There’s an interesting Republican power grab playing out amid the fight over abortion in Indiana.
Last Friday, Republican Gov. Eric Holcomb signed a zero-week abortion bill during a special legislative session. Indiana’s new law is the first state abortion ban passed since the Supreme Court overturned Roe v. Wade on June 24.(Other bans that have gone into effect over the last couple of months were either passed before Roe or enacted as the result of “trigger laws” designed to take effect once Roe had fallen.) The bill’s few exceptions—for rape, incest, fatal fetal abnormalities, and the mother’s life and health—are so closely circumscribed by labyrinthine requirements that it’s hard to imagine them working for any real patients in need.
This passage of the law has set up a battle. In Marion County, home to about 14 percent of Indiana’s population, prosecuting attorney Ryan Mears signed a letter the day after the Supreme Court’s decision overturning Roe promising not to prosecute those who “seek, provide, or support” an abortion. “We do not need to criminalize women and our medical professionals who would not otherwise be involved in the criminal justice system,” Mears, a Democrat, said in a statement that day. “The Prosecutor’s Office will continue to use its limited resources on addressing violent crime and those that threaten the safety of the public at large.”
Mears’ vow to not purse criminal abortion cases raised the possibility that Marion County, where Indianapolis is located, might become a safe zone for people to end their pregnancies regardless of state law. Or, at least, that’s what right-wingers are afraid of. As I reported last month, decisions by elected prosecutors around the country not to enforce criminal abortion laws may not mean much for preserving access to pregnancy-ending medications and procedures, given the various other axes hanging over healthcare providers’ heads if they break state laws: the loss of a medical license, jail time if a future prosecutor adopts a different policy, and potential civil penalties, to name just a few.
Indiana’s law—which takes effect September 15—was watered down ever so slightly from the version that passed the Senate last month. It allows abortion not only to save a pregnant person’s life, but also to prevent “permanent impairment” of their physical health. It also eliminates a requirement that appeared in the Senate version, that would have forced rape or incest survivors to sign an affidavit attesting to what happened to them in order to get an abortion—potentially opening them up to legal penalties if someone claimed they lied. (“We don’t want people using the excuse, ‘Oh I was raped,'” the bill’s main sponsor, Republican state Senator Sue Glick of LaGrange told a reporter in late July.)
Now, here’s where things get interesting: The old, Senate version of the abortion bill would have given the state AG authority to prosecute “any violation of a criminal law” if a county prosecutor declines to enforce that law as a “blanket” policy. Such language has implications far beyond abortion: Prosecutors routinely set priorities for their department, using their broad discretion to decline charging crimes such as jaywalking. Earlier this spring, Indiana Republicans tried and failed to pass a standalone bill granting the attorney general the power to override such decisions; it was seen to be targeting Mears, who last year announced he would decline to charge people for low-level marijuana possession—a crime he said had been used disproportionately against African Americans in his county.
While Indiana’s final version of the abortion law scrapped the provision giving all that extra power to the state attorney general, it instead created a task force to study situations in which prosecutors decline to prosecute blanket categories of crime.
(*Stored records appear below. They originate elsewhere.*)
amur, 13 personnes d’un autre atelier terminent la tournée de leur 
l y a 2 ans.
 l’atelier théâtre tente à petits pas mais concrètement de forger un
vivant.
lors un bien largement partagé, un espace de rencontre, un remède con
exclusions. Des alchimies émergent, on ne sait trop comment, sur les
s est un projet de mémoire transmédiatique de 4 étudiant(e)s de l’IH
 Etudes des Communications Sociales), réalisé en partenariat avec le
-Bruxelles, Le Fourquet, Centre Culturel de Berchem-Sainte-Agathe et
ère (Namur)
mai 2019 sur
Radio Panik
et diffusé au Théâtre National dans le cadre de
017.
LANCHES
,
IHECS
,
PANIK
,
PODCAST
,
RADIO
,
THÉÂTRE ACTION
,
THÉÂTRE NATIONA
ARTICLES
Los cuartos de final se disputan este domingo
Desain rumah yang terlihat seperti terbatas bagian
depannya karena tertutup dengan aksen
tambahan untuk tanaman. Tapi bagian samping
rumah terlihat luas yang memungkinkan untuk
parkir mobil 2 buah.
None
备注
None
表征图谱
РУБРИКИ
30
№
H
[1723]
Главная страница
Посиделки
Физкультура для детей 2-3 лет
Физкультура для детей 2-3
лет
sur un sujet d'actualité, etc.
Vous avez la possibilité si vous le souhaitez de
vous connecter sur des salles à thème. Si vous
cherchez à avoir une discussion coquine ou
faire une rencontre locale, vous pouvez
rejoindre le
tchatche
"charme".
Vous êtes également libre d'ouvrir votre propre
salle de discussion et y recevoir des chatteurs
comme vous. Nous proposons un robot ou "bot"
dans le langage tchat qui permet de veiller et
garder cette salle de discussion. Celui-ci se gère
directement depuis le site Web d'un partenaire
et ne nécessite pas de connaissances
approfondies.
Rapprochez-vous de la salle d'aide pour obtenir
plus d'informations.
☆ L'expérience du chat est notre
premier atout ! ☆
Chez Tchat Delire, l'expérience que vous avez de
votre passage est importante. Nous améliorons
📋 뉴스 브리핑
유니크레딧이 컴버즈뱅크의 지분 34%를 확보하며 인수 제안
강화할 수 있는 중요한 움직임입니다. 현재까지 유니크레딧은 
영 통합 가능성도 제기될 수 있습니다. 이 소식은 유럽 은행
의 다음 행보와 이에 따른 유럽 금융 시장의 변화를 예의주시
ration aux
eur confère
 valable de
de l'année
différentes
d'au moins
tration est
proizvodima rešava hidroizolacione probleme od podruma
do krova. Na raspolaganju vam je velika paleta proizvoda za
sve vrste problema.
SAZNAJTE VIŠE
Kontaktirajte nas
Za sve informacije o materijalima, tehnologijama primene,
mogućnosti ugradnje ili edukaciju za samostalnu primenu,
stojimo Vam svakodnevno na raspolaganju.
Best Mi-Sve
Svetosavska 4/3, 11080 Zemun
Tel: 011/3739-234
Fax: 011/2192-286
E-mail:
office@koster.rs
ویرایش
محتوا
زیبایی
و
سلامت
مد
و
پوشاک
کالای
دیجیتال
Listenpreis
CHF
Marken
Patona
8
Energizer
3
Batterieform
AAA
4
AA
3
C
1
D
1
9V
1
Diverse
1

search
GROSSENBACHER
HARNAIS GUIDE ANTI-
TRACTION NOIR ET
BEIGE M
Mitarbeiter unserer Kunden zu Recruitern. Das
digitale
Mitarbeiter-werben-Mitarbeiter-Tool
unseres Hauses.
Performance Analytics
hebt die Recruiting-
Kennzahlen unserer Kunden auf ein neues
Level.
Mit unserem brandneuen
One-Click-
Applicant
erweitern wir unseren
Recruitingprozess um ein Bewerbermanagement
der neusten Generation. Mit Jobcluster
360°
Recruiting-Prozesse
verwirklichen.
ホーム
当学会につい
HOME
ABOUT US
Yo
By December, the task force—made up of politicians and leaders in the state’s legal community—is expected to recommend ways to circumvent prosecutors who decriminalize certain offenses.
The effort to override prosecutors’ authority isn’t limited to Indiana. In Florida, Republican Gov. Ron DeSantis suspended Tampa’s elected prosecutor, Democrat Andrew Warren, for “neglect of duty” after he signed the same letter as Mears, promising not to enforce criminal abortion laws. As I reported last month, other states have already taken action to this effect:
In some states, attorneys general can swoop in and file charges of their own if doing so is in the “public interest,” if another state official requests it, or if the local prosecutor has refused to enforce the law, according to an Emory Law Journal analysis. And legislatures that are angry about a “rogue” prosecutor are already experimenting with laws to sideline them. Such is the case for Nashville’s Glenn Funk, who joined the recent abortion letter. Last year, Funk said he would not enforce two new state laws—one that criminalized businessowners who failed to post a transphobic sign outside their bathrooms, and another that made it illegal for teachers to require students to mask up. A few months later, lawmakers passed a bill allowing court-appointed, temporary prosecutors to step in for any DA who made a blanket statement against prosecuting certain crimes.
These laws are part of the backlash against progressive prosecutors, who typically try to fight mass incarceration in their counties by bringing fewer low-level charges and focusing resources on the most serious crimes. But they also represent an effort to consolidate power in red-state legislatures by stripping authority from other elected officials who might dare to defy an ever more extreme Republican party line.
As more states pursue these efforts, especially in places where abortion is outlawed, it’s worth looking closer at which people Republican lawmakers aim to criminalize.